EXERCISE DESCRIPTION → Transcribe only the part of the material below that begins at the line containing "Sebastián Villa sufrió una" and ends at the line containing "војни капелан потпуковник дон Горан Аврамов и", with both kept and images left out.

GIVEN ENTRIES section start

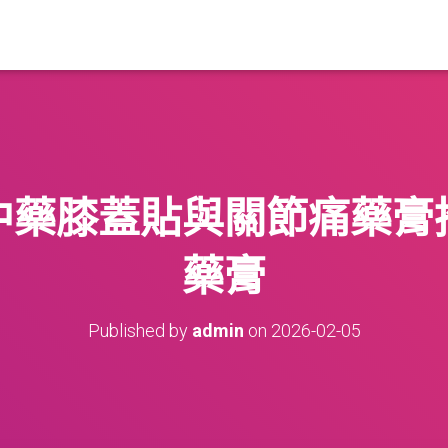
中藥膝蓋貼與關節痛藥膏
藥膏
Published by
admin
on
2026-02-05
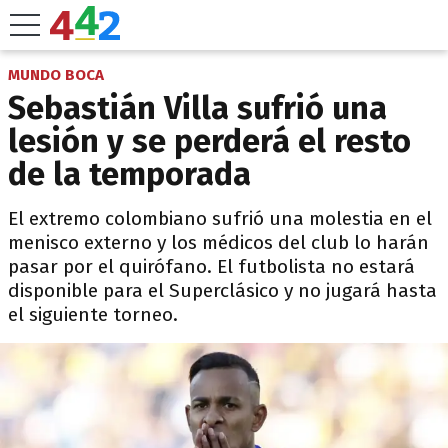
MUNDO BOCA
Sebastián Villa sufrió una
lesión y se perderá el resto
de la temporada
El extremo colombiano sufrió una molestia en el
menisco externo y los médicos del club lo harán
pasar por el quirófano. El futbolista no estará
disponible para el Superclásico y no jugará hasta
el siguiente torneo.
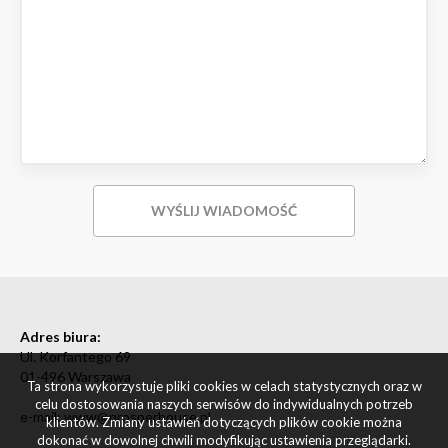
Adres biura:
Ul. Korfantego 69
01-496 Warszawa
Ta strona wykorzystuje pliki cookies w celach statystycznych oraz w
celu dostosowania naszych serwisów do indywidualnych potrzeb
e-mail: www@prosperhouse.pl
klientów. Zmiany ustawień dotyczących plików cookie można
dokonać w dowolnej chwili modyfikując ustawienia przeglądarki.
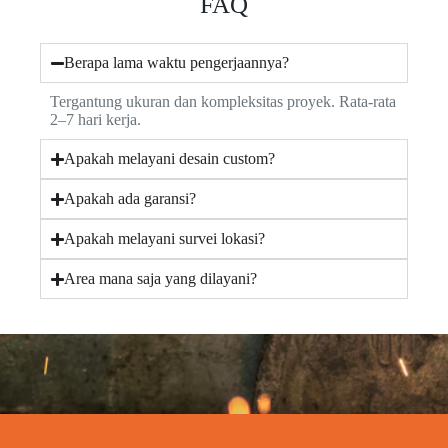
FAQ
Berapa lama waktu pengerjaannya?
Tergantung ukuran dan kompleksitas proyek. Rata-rata
2–7 hari kerja.
Apakah melayani desain custom?
Apakah ada garansi?
Apakah melayani survei lokasi?
Area mana saja yang dilayani?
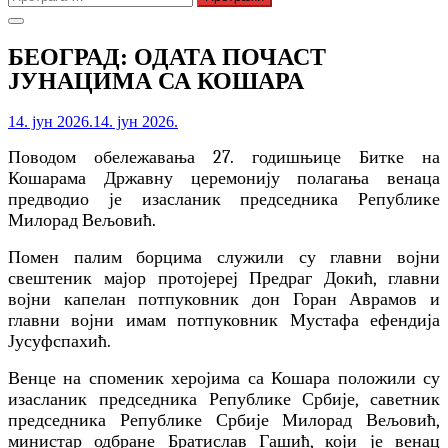
за:
БЕОГРАД: ОДАТА ПОЧАСТ
ЈУНАЦИМА СА КОШАРА
14. јун 2026.
14. јун 2026.
П
оводом обележавања 27. годишњице Битке на
Кошарама Државну церемонију полагања венаца
предводио је изасланик председника Републике
Милорад Вељовић.
Помен палим борцима служили су главни војни
свештеник мајор протојереј Предраг Докић, главни
војни капелан потпуковник дон Горан Аврамов и
главни војни имам потпуковник Мустафа ефендија
Јусуфспахић.
Венце на споменик херојима са Кошара положили су
изасланик председника Републике Србије, саветник
председника Републике Србије Милорад Вељовић,
министар одбране Братислав Гашић, који је венац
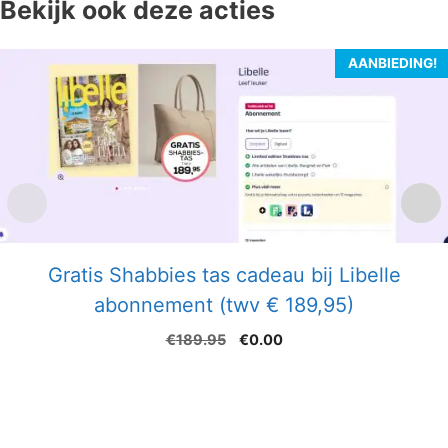
Bekijk ook deze acties
AANBIEDING!
Gratis Shabbies tas cadeau bij Libelle
abonnement (twv € 189,95)
Oorspronkelijke
Huidige
€
189.95
€
0.00
prijs
prijs
was:
is:
€189.95.
€0.00.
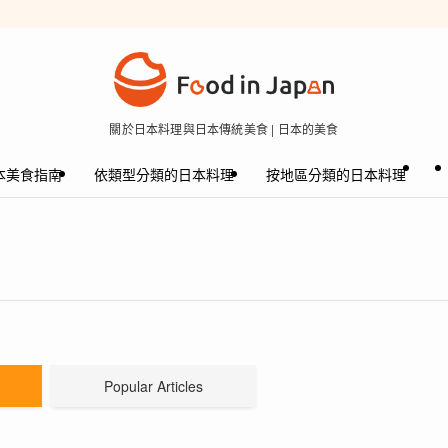
關於日本料理與日本傳統美食 | 日本的美食
本美食指南
依類型分類的日本料理
按地區分類的日本料理
Popular Articles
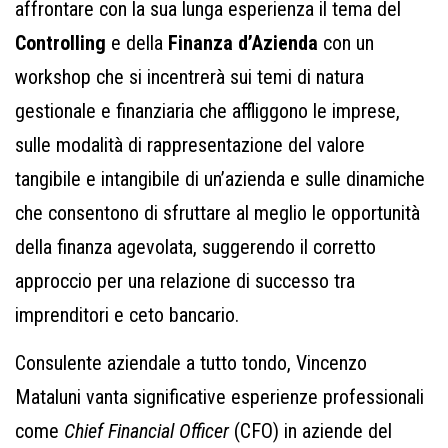
affrontare con la sua lunga esperienza il tema del
Controlling
e della
Finanza d’Azienda
con un
workshop che si incentrerà sui temi di natura
gestionale e finanziaria che affliggono le imprese,
sulle modalità di rappresentazione del valore
tangibile e intangibile di un’azienda e sulle dinamiche
che consentono di sfruttare al meglio le opportunità
della finanza agevolata, suggerendo il corretto
approccio per una relazione di successo tra
imprenditori e ceto bancario.
Consulente aziendale a tutto tondo, Vincenzo
Mataluni vanta significative esperienze professionali
come
Chief Financial Officer
(CFO) in aziende del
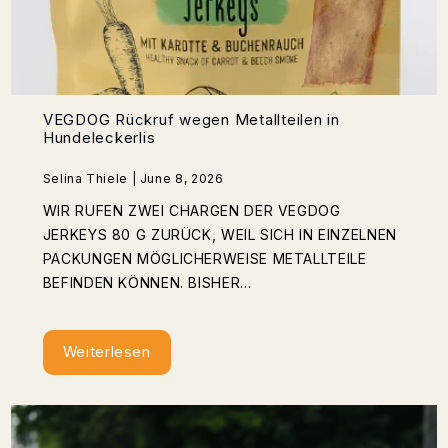
VEGDOG Rückruf wegen Metallteilen in
Hundeleckerlis
Selina Thiele | June 8, 2026
WIR RUFEN ZWEI CHARGEN DER VEGDOG
JERKEYS 80 G ZURÜCK, WEIL SICH IN EINZELNEN
PACKUNGEN MÖGLICHERWEISE METALLTEILE
BEFINDEN KÖNNEN. BISHER...
Weiterlesen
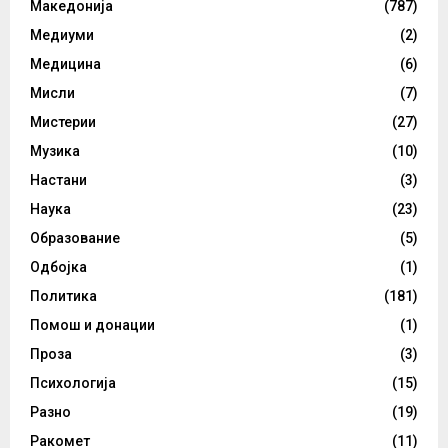
Македонија
(787)
Медиуми
(2)
Медицина
(6)
Мисли
(7)
Мистерии
(27)
Музика
(10)
Настани
(3)
Наука
(23)
Образование
(5)
Одбојка
(1)
Политика
(181)
Помош и донации
(1)
Проза
(3)
Психологија
(15)
Разно
(19)
Ракомет
(11)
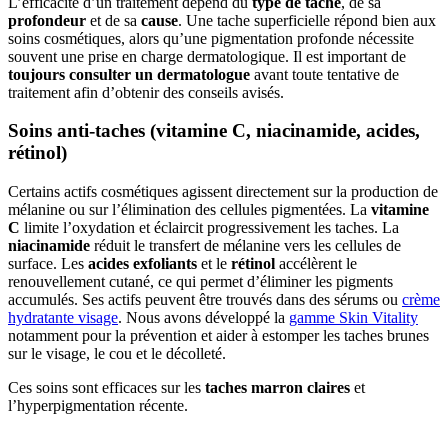
L’efficacité d’un traitement dépend du
type de tache
, de sa
profondeur
et de sa
cause
. Une tache superficielle répond bien aux
soins cosmétiques, alors qu’une pigmentation profonde nécessite
souvent une prise en charge dermatologique. Il est important de
toujours consulter un dermatologue
avant toute tentative de
traitement afin d’obtenir des conseils avisés.
Soins anti-taches (vitamine C, niacinamide, acides,
rétinol)
Certains actifs cosmétiques agissent directement sur la production de
mélanine ou sur l’élimination des cellules pigmentées. La
vitamine
C
limite l’oxydation et éclaircit progressivement les taches. La
niacinamide
réduit le transfert de mélanine vers les cellules de
surface. Les
acides exfoliants
et le
rétinol
accélèrent le
renouvellement cutané, ce qui permet d’éliminer les pigments
accumulés. Ses actifs peuvent être trouvés dans des sérums ou
crème
hydratante visage
. Nous avons développé la
gamme Skin Vitality
notamment pour la prévention et aider à estomper les taches brunes
sur le visage, le cou et le décolleté.
Ces soins sont efficaces sur les
taches marron claires
et
l’hyperpigmentation récente.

GIVEN ENTRIES section end

PROBLEM SOLUTION →
Sebastián Villa sufrió una
lesión y se perderá el resto
de la temporada
El extremo colombiano sufrió una molestia en el
menisco externo y los médicos del club lo harán
pasar por el quirófano. El futbolista no estará
disponible para el Superclásico y no jugará hasta
el siguiente torneo.
Adres biura:
Ul. Korfantego 69
01-496 Warszawa
Ta strona wykorzystuje pliki cookies w celach statystycznych oraz w
celu dostosowania naszych serwisów do indywidualnych potrzeb
e-mail: www@prosperhouse.pl
klientów. Zmiany ustawień dotyczących plików cookie można
dokonać w dowolnej chwili modyfikując ustawienia przeglądarki.
FAQ
Berapa lama waktu pengerjaannya?
Tergantung ukuran dan kompleksitas proyek. Rata-rata
2–7 hari kerja.
Apakah melayani desain custom?
Apakah ada garansi?
Apakah melayani survei lokasi?
Area mana saja yang dilayani?
за:
БЕОГРАД: ОДАТА ПОЧАСТ
ЈУНАЦИМА СА КОШАРА
14. јун 2026.
14. јун 2026.
П
оводом обележавања 27. годишњице Битке на
Кошарама Државну церемонију полагања венаца
предводио је изасланик председника Републике
Милорад Вељовић.
Помен палим борцима служили су главни војни
свештеник мајор протојереј Предраг Докић, главни
војни капелан потпуковник дон Горан Аврамов и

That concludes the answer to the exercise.